Tuesday, January 6, 2009



It's pretty simple, if you can't clearly answer ALL 21 of these questions then you're not ready to start writing. A builder doesn't start a home without a set of blueprints. These questions will help you create your blueprints. I originally saw a list similar to this in UCLA's graduate film school, by now it's commonplace. Good Luck!

1. What is the GENRE and TONE you are establishing?

2. Who is your PROTAGONIST? What is most relevant about his or her BACKSTORY? Why does the story start today?

3. What is the most VALUABLE aspect of his or her ORDINARY WORLD?

4. What is your protagonist’s main CHARACTER FLAW?

5. What is the THRESHOLD to the crisis (see question 8)? The threshold will occur around page 9-14 of act 1.

6. Who/what is the ANTAGONIST? (introduced prior to the end of act 1)

7. What is the specific incident that occurs at plot point 1?

8. This incident will create a CRISIS in your protagonist’s life. What is the crisis? how does this crisis create a loss of his/her destiny ( DESTINY WANTED)

9. What ACTION does he take to regain control of his destiny? What is his MAIN GOAL or PLAN in the face of crisis? What will happen if this goal is NOT attained? What’s at STAKE?

10. What is the MIDPOINT of the plot? How do the STAKES ESCALATE in the middle of act 2? What UNFORSEEN OBSTACLE is now in the way?

11. What is Plot Point 2 (end of act 2)? What is the specific incident that changes the direction of the plot? That is, the original plan (set up at the end of act 1) is now found to be completely unworkable, and thus abandoned. What is the NEW PLAN?

12. How does this incident put your character at a CROSSROADS? What EPIPHANY does your protagonist have about his life that creates new choices about his destiny? (DESTINY UNWANTED)

13. What is the NEW GOAL that grows out of this epiphany? How does the goal differ from the goal stated in #9 above?

14. How do the STAKES INTENSIFY as a result of the epiphany?

15. What is the TICKING CLOCK or deadline by which this new goal must be accomplished?

16. What is the CLIMAX? What is the SHOWDOWN between protagonist and antagonist? How has the above character flaw been overcome? What TRUTH emerges?

17. What is the END place? How much and what gets wrapped up?

18. What is the THEME of the piece? What does the ENTIRE SCREENPLAY stand for? What do you want the audience to come away with?

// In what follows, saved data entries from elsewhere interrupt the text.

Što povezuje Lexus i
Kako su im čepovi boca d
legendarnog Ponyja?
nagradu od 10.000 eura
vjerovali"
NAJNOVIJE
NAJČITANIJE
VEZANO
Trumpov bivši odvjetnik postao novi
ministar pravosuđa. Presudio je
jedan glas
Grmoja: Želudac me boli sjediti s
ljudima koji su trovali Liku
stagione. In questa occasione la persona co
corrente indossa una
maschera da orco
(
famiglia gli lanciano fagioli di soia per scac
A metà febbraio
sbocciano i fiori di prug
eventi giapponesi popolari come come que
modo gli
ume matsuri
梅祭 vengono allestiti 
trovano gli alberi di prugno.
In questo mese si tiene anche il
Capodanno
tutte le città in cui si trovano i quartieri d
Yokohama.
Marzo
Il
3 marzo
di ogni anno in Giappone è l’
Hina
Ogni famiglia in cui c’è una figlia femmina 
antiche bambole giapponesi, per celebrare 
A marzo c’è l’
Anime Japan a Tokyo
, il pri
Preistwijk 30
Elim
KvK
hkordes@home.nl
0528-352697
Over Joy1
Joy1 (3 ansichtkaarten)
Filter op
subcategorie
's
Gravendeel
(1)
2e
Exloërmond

19. What is the ULTIMATE QUESTION posed? That is, what question are you posing allegorically in Acts 1 and 2 that get answered in act 3? And, what’s the thematic answer?

20. What’s the HOOK of the movie? That is, what is the central scenario/premise of the movie and what is the inherent conflict of the premise? Example: A guy’s best friend becomes his worst enemy. Or: A man becomes a better man by pretending to be a woman.

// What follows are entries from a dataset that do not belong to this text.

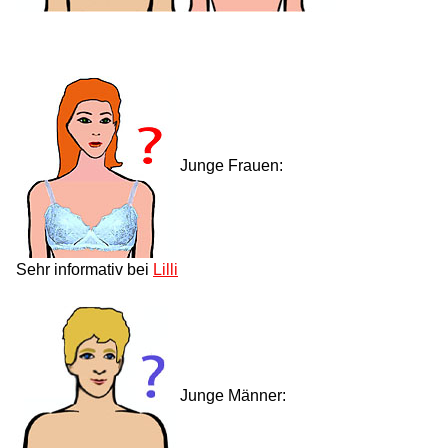
Junge Frauen:
Sehr informativ bei
Lilli
Junge Männer: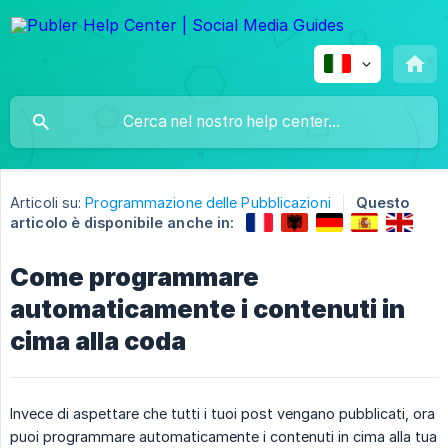
Articoli su:
Programmazione delle Pubblicazioni
Questo
articolo è disponibile anche in:
Come programmare
automaticamente i contenuti in
cima alla coda
Invece di aspettare che tutti i tuoi post vengano pubblicati, ora
puoi programmare automaticamente i contenuti in cima alla tua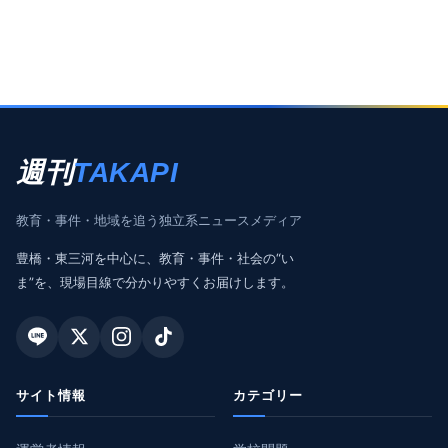
週刊
TAKAPI
教育・事件・地域を追う独立系ニュースメディア
豊橋・東三河を中心に、教育・事件・社会の“い
ま”を、現場目線で分かりやすくお届けします。
サイト情報
カテゴリー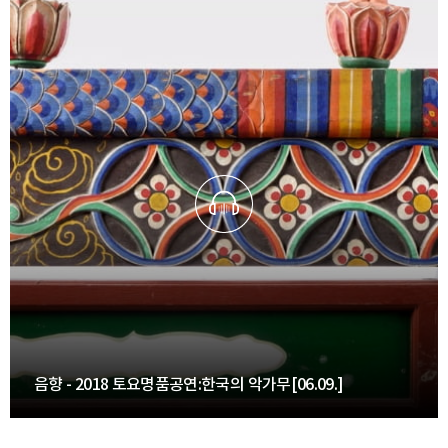
음향 - 2018 토요명품공연:한국의 악가무[06.09.]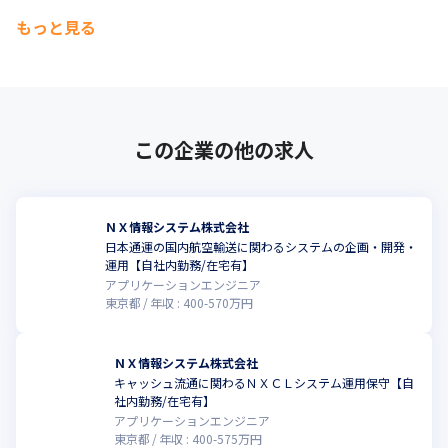
もっと見る
この企業の他の求人
ＮＸ情報システム株式会社
日本通運の国内航空輸送に関わるシステムの企画・開発・
運用【自社内勤務/在宅有】
アプリケーションエンジニア
東京都
年収 :
400
-
570
万円
ＮＸ情報システム株式会社
キャッシュ流通に関わるＮＸＣＬシステム運用保守【自
社内勤務/在宅有】
アプリケーションエンジニア
東京都
年収 :
400
-
575
万円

21. What is your working title?

(Note: His And He Is Interchangeable With Hers And She)


  1. Excellent list of question. I'm going to use this. It's great to have a check list.

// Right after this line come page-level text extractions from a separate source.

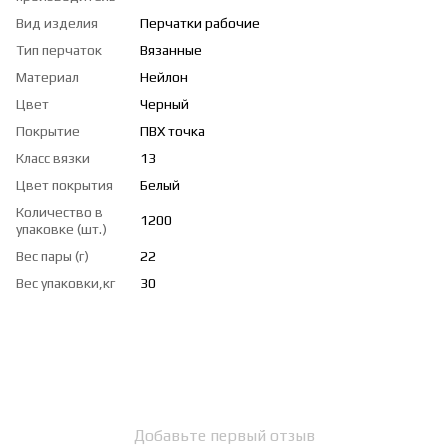
Вид изделия
Перчатки рабочие
Тип перчаток
Вязанные
Материал
Нейлон
Цвет
Черный
Покрытие
ПВХ точка
Класс вязки
13
Цвет покрытия
Белый
Количество в
1200
упаковке (шт.)
Вес пары (г)
22
Вес упаковки,кг
30
Добавьте первый отзыв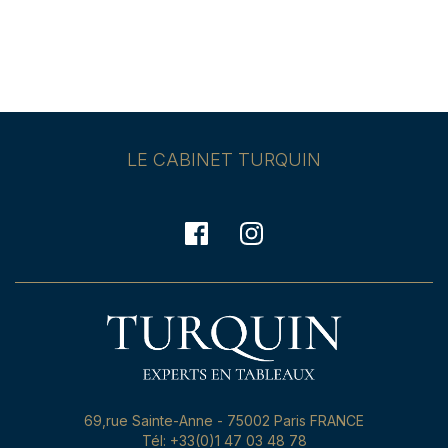
LE CABINET TURQUIN
69,rue Sainte-Anne - 75002 Paris FRANCE
Tél: +33(0)1 47 03 48 78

  2. Thank you for this starting point. Could you explain number 6 in more detail? I am kinda stuck here.

    thank you.

  3. In simplest terms, the antagonist is your villain, Ex. Luke Skywalker/Darth Vader. It's is usually a person who opposes your hero, but it can also be something within your hero (like addiction), or something physical (the Matrix, city hall, a crooked legal system). It can be argued that Luke Skywalker isn't actually fighting Darth Vader, he's fighting the Empire, and Darth just happens to be a manifestation of that. Regardless, we always have to meet the antagonist in the first act.

  4. I'd definitely have to give your 21 questions the two thumbs UP!

    The Antagonist in my script is not a person, but the Protagonist's own "fear" of accomplishment and rejection. I hope that's possible according to your checklist.